On retries, the timeout doubles with each attempt (exponential backoff) up to timeout_max. For example, with timeout_short=5s and timeout_max=360s: attempt 1 uses 5 s, attempt 2 uses 10 s, attempt 3 uses 20 s, and so on.

Updated default timeout tiers

The default timeout tier assigned to each method on non-storage resource clients has been revised to better match the expected latency of the underlying API endpoint. For example, a simple get() call now defaults to short (5 s), while start() defaults to medium (30 s) and call() defaults to no_timeout.

If your code relied on the previous global timeout behavior, review the timeout tier on the methods you use and adjust via the timeout parameter or by overriding tier defaults on the ApifyClient constructor (see Tiered timeout system above).

Exception subclasses for API errors

ApifyApiError now dispatches to a dedicated subclass based on the HTTP status code of the failed response.

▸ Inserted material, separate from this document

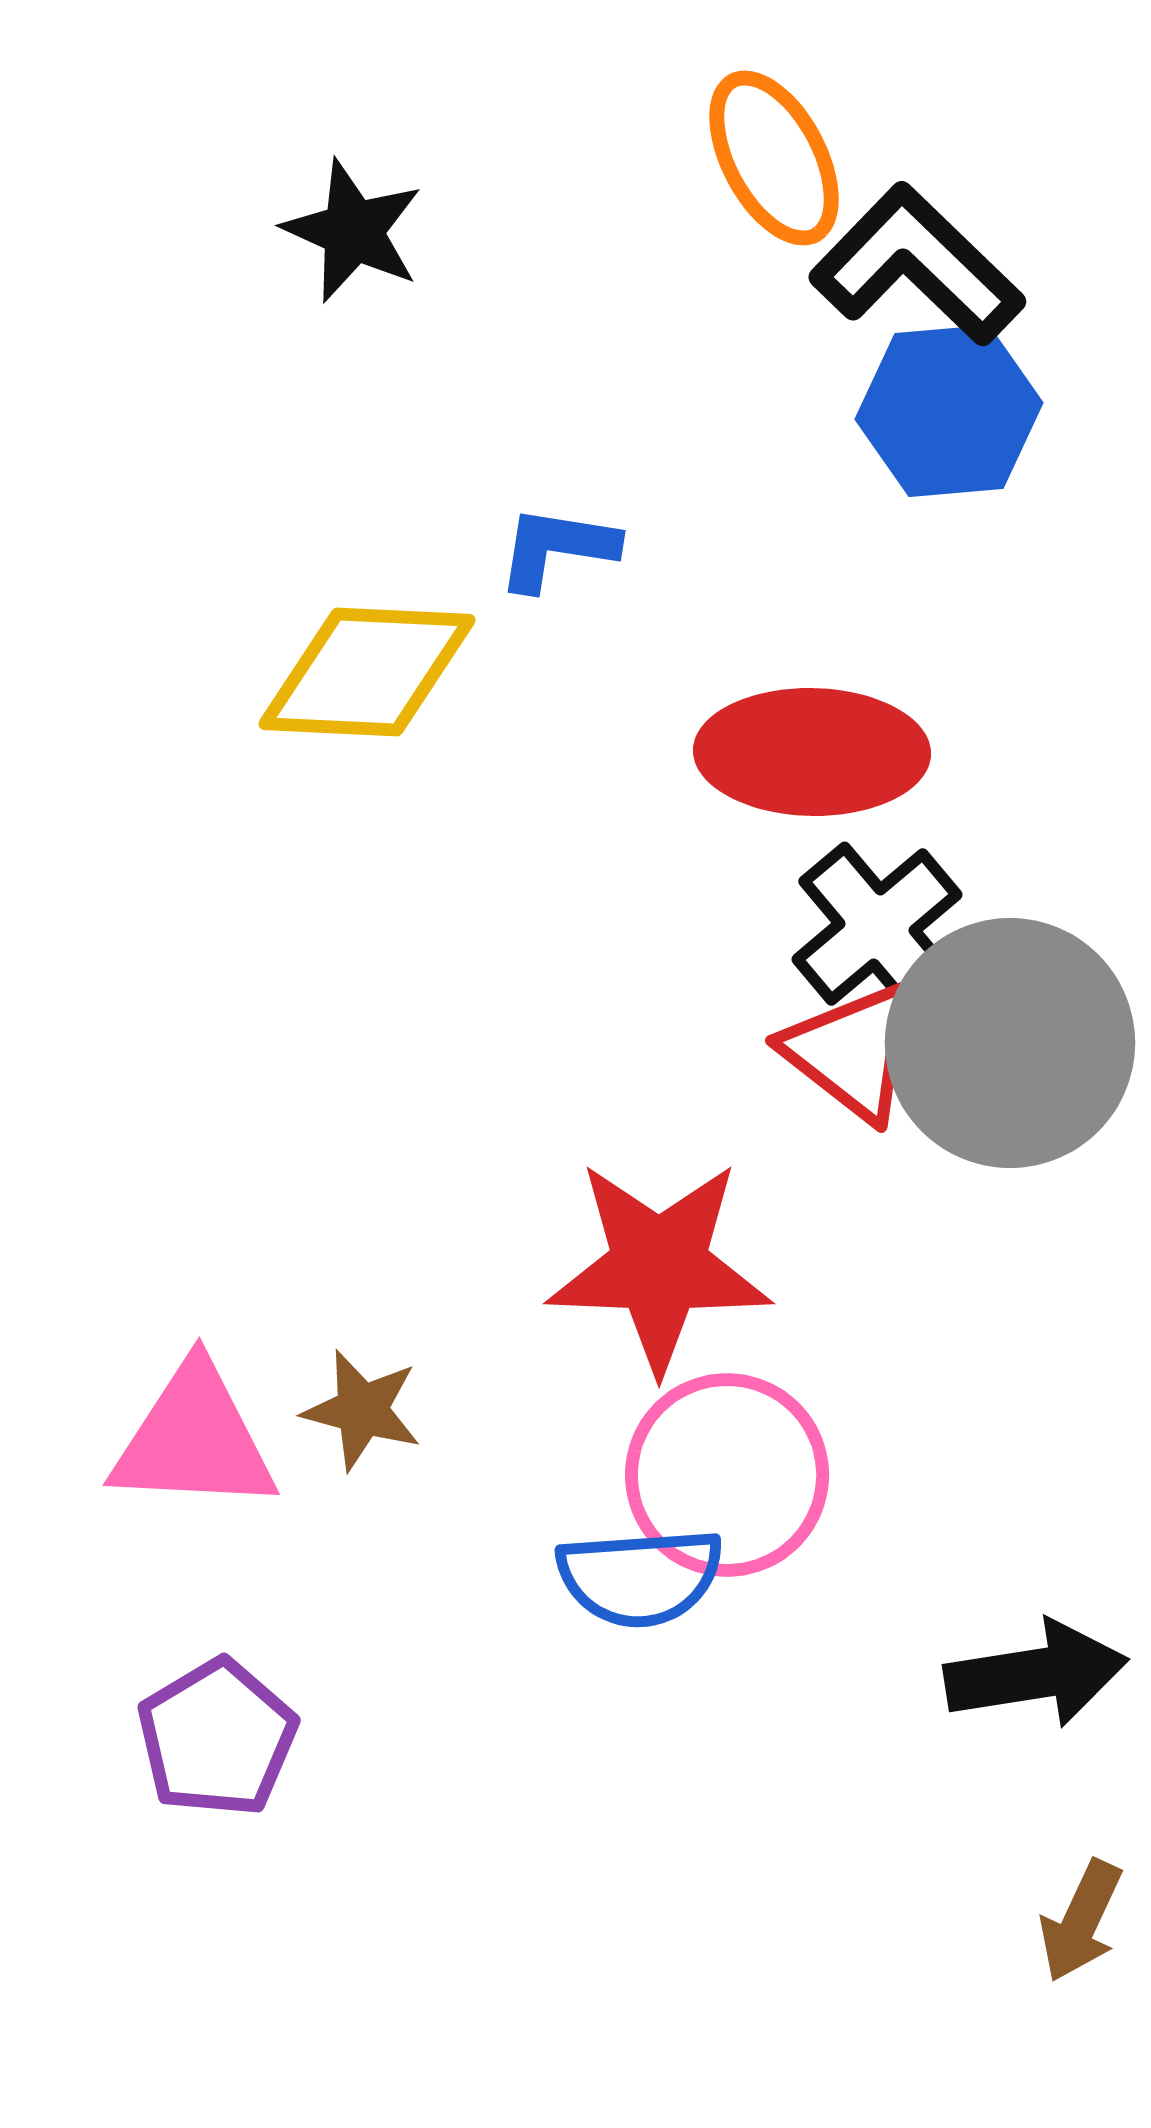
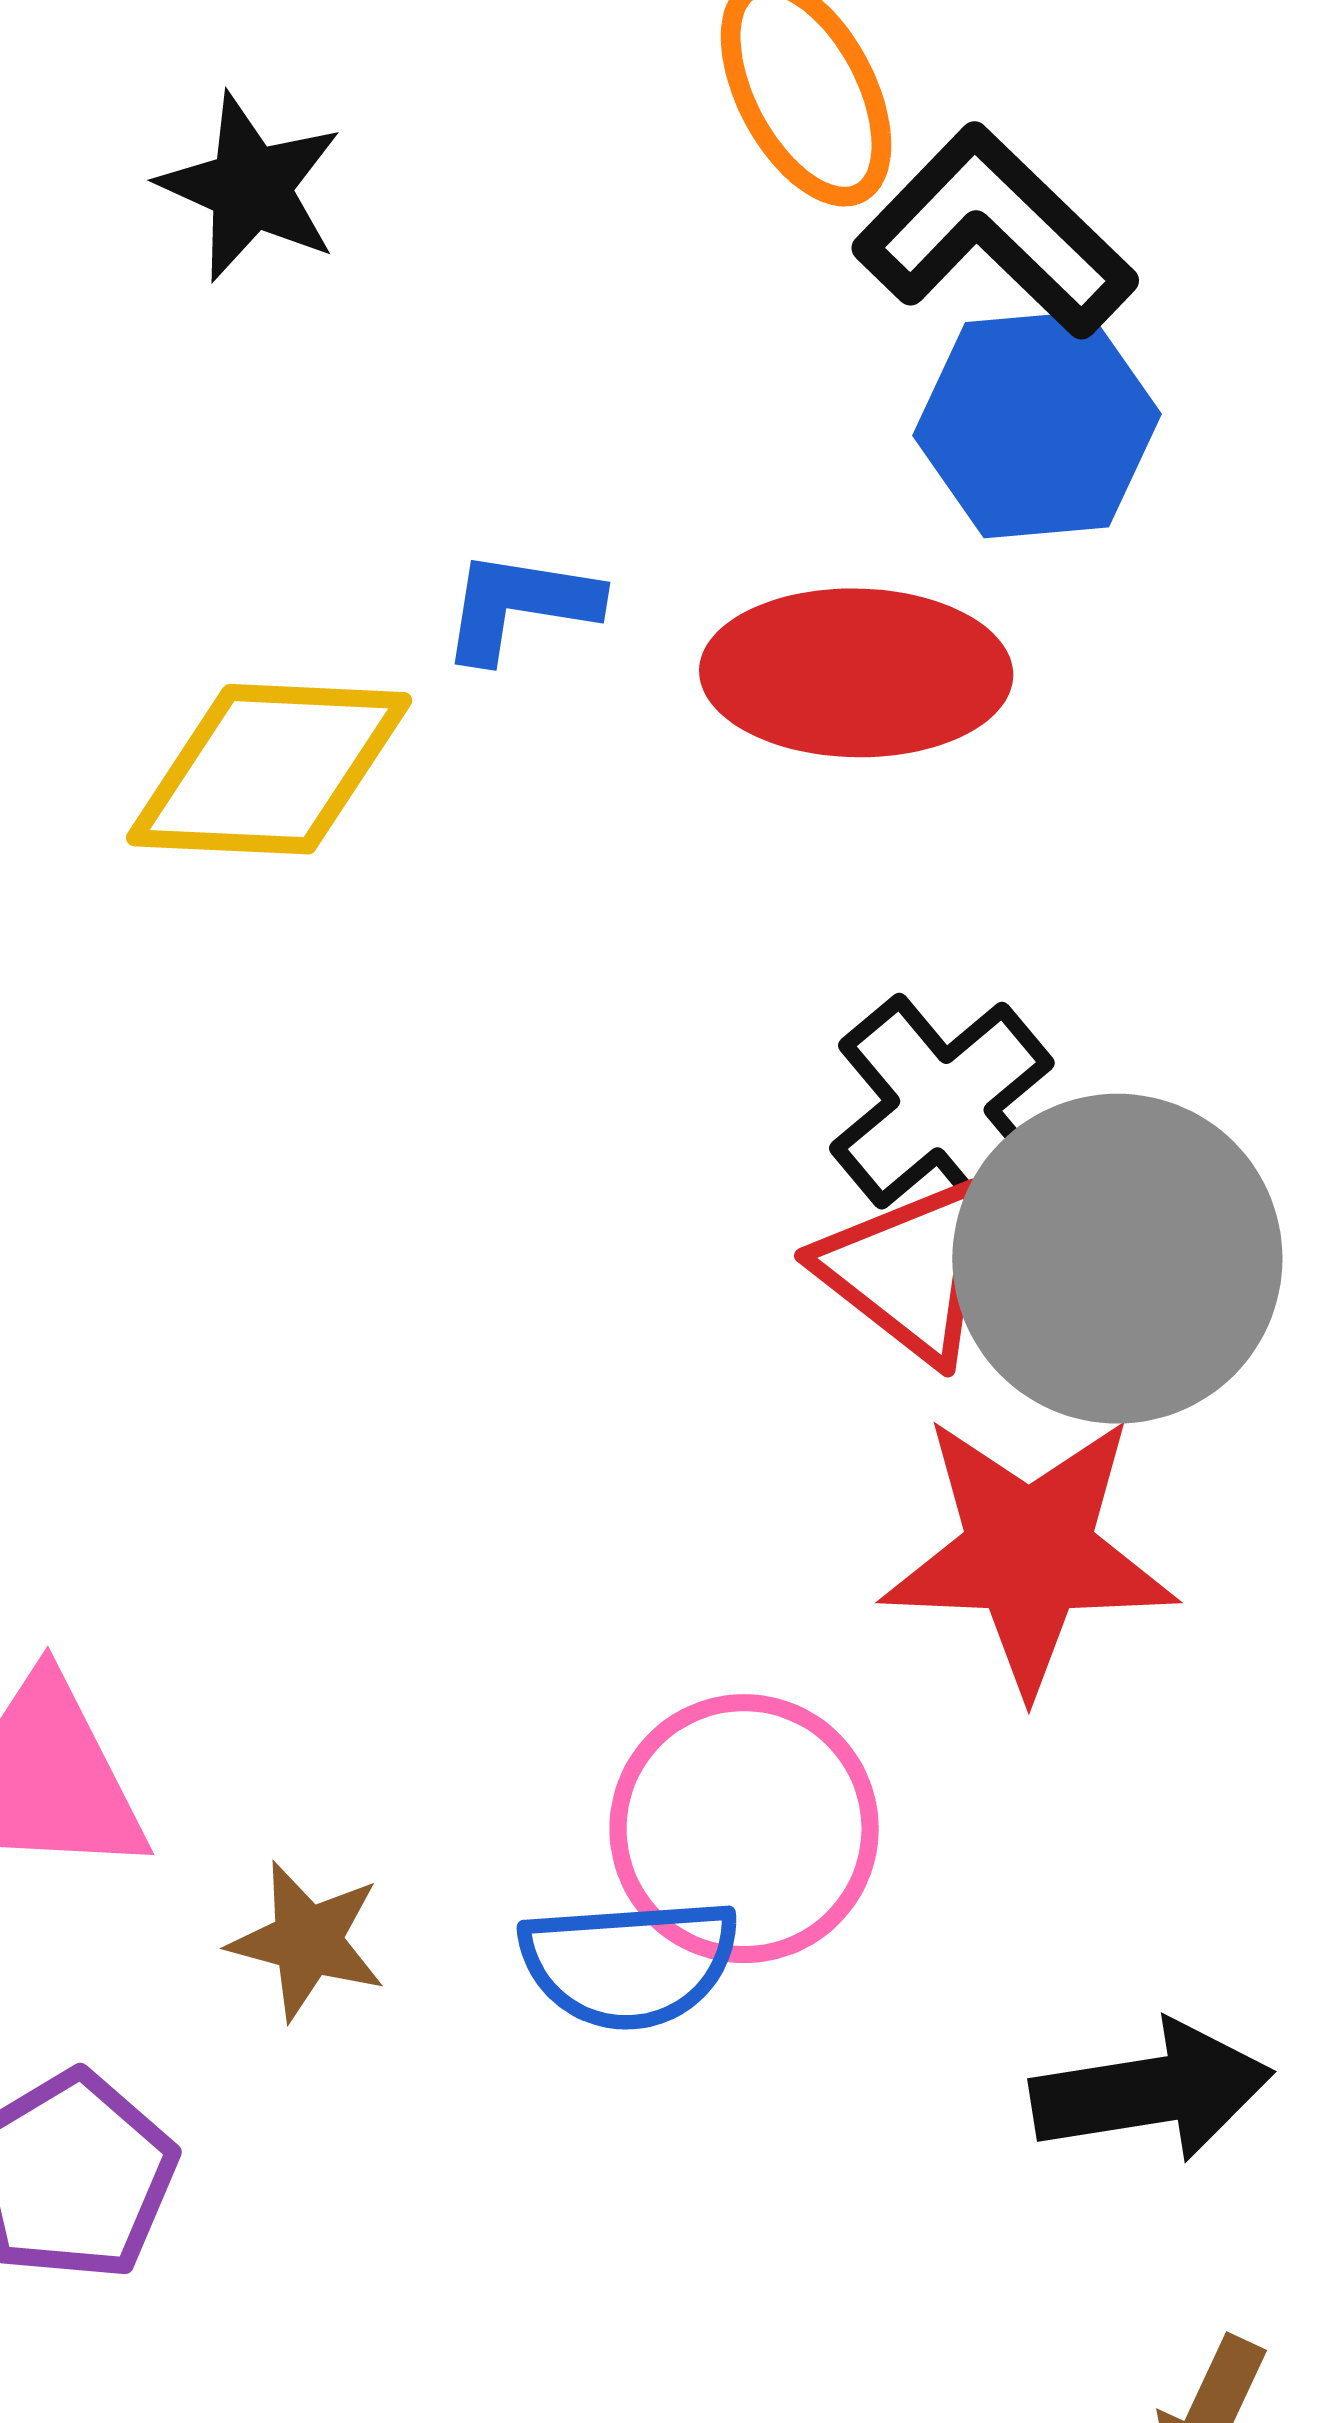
red ellipse: (812, 752) -> (856, 673), moved
red star: (659, 1266) -> (1029, 1553), moved
brown star: (362, 1410) -> (307, 1941), moved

Instantiating ApifyApiError directly still works — it returns the most specific subclass for the status — so existing except ApifyApiError handlers are unaffected.

The following subclasses are available:

StatusSubclass
400InvalidRequestError
401UnauthorizedError
403ForbiddenError
404NotFoundError
409ConflictError
429RateLimitError
5xxServerError

You can now branch on error kind without inspecting status_code or type:

from apify_client import ApifyClient
from apify_client.errors import NotFoundError, RateLimitError

client = ApifyClient(token='MY-APIFY-TOKEN')

try:
run = client.run('some-run-id').get()
except NotFoundError:
run = None
except RateLimitError:
...

Behavior change: 404 on ambiguous endpoints now raises NotFoundError

Direct, ID-identified fetches like client.dataset(id).get() or client.run(id).get() continue to swallow 404 into None — a 404 there unambiguously means the named resource does not exist. Similarly, .delete() on an ID-identified client keeps its idempotent behavior (404 is silently swallowed).

For calls where a 404 is ambiguous, the client now propagates NotFoundError instead of returning None / silently succeeding. Three categories of endpoints are affected:

  1. Chained calls that target a default sub-resource without an IDrun.dataset(), run.key_value_store(), run.request_queue(), run.log(). A 404 here could mean the parent run is missing OR the default sub-resource is missing, and the API body does not disambiguate. Applies to both .get() and .delete().
  2. .get() / .get_as_bytes() / .stream() on a chained LogClient — e.g. run.log().get(). Direct client.log(build_or_run_id).get() still returns None on 404.
  3. Singleton sub-resource endpoints fetched via a fixed pathScheduleClient.get_log(), TaskClient.get_input(), DatasetClient.get_statistics(), UserClient.monthly_usage(), UserClient.limits(), WebhookClient.test(). These hit paths like /schedules/{id}/log or /actor-tasks/{id}/input, so a 404 effectively means the parent is missing. Return types moved from T | None to T.
from apify_client import ApifyClient
from apify_client.errors import NotFoundError

client = ApifyClient(token='MY-APIFY-TOKEN')

try:
dataset = client.run('some-run-id').dataset().get()
except NotFoundError:
# Previously this returned `None`; now you must handle it explicitly.
dataset = None

try:
schedule_log = client.schedule('some-schedule-id').get_log()
except NotFoundError:
# `get_log()` previously returned `None` when the schedule was missing; now it raises.
schedule_log = None

Direct .get() also now swallows every 404 regardless of the error.type string in the response body (previously only record-not-found and record-or-token-not-found types were swallowed). If your code needs to distinguish between "resource missing" and "404 with an unexpected type", inspect .type on a caught NotFoundError from a non-.get() call path.

Snake_case sort_by values on actors().list()

The sort_by parameter of ActorCollectionClient.list() and ActorCollectionClientAsync.list() now accepts pythonic snake_case values instead of the raw camelCase values used by the API.

Before (v2):

client.actors().list(sort_by='createdAt')
client.actors().list(sort_by='stats.lastRunStartedAt')

After (v3):

client.actors().list(sort_by='created_at')
client.actors().list(sort_by='last_run_started_at')

The default value also changed from 'createdAt' to 'created_at' (behavior is unchanged). The client translates the snake_case value to the form expected by the API internally.